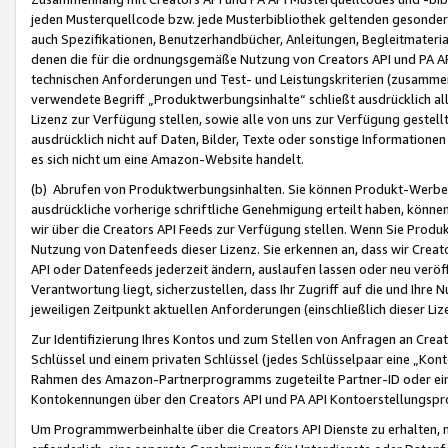
jeden Musterquellcode bzw. jede Musterbibliothek geltenden gesonder
auch Spezifikationen, Benutzerhandbücher, Anleitungen, Begleitmaterial
denen die für die ordnungsgemäße Nutzung von Creators API und PA A
technischen Anforderungen und Test- und Leistungskriterien (zusammen
verwendete Begriff „Produktwerbungsinhalte“ schließt ausdrücklich al
Lizenz zur Verfügung stellen, sowie alle von uns zur Verfügung gestel
ausdrücklich nicht auf Daten, Bilder, Texte oder sonstige Informatione
es sich nicht um eine Amazon-Website handelt.
(b) Abrufen von Produktwerbungsinhalten. Sie können Produkt-Werbein
ausdrückliche vorherige schriftliche Genehmigung erteilt haben, könn
wir über die Creators API Feeds zur Verfügung stellen. Wenn Sie Produk
Nutzung von Datenfeeds dieser Lizenz. Sie erkennen an, dass wir Creat
API oder Datenfeeds jederzeit ändern, auslaufen lassen oder neu veröffe
Verantwortung liegt, sicherzustellen, dass Ihr Zugriff auf die und Ihr
jeweiligen Zeitpunkt aktuellen Anforderungen (einschließlich dieser Liz
Zur Identifizierung Ihres Kontos und zum Stellen von Anfragen an Crea
Schlüssel und einem privaten Schlüssel (jedes Schlüsselpaar eine „Kon
Rahmen des Amazon-Partnerprogramms zugeteilte Partner-ID oder ein
Kontokennungen über den Creators API und PA API Kontoerstellungspro
Um Programmwerbeinhalte über die Creators API Dienste zu erhalten, m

# What the task asks
Output exactly the lines of the data that run from the one containing "(b) Abrufen von" to the very last line, and no others.

# Answer to this problem
(b) Abrufen von Produktwerbungsinhalten. Sie können Produkt-Werbein
ausdrückliche vorherige schriftliche Genehmigung erteilt haben, könn
wir über die Creators API Feeds zur Verfügung stellen. Wenn Sie Produk
Nutzung von Datenfeeds dieser Lizenz. Sie erkennen an, dass wir Creat
API oder Datenfeeds jederzeit ändern, auslaufen lassen oder neu veröffe
Verantwortung liegt, sicherzustellen, dass Ihr Zugriff auf die und Ihr
jeweiligen Zeitpunkt aktuellen Anforderungen (einschließlich dieser Liz
Zur Identifizierung Ihres Kontos und zum Stellen von Anfragen an Crea
Schlüssel und einem privaten Schlüssel (jedes Schlüsselpaar eine „Kon
Rahmen des Amazon-Partnerprogramms zugeteilte Partner-ID oder ein
Kontokennungen über den Creators API und PA API Kontoerstellungspro
Um Programmwerbeinhalte über die Creators API Dienste zu erhalten, m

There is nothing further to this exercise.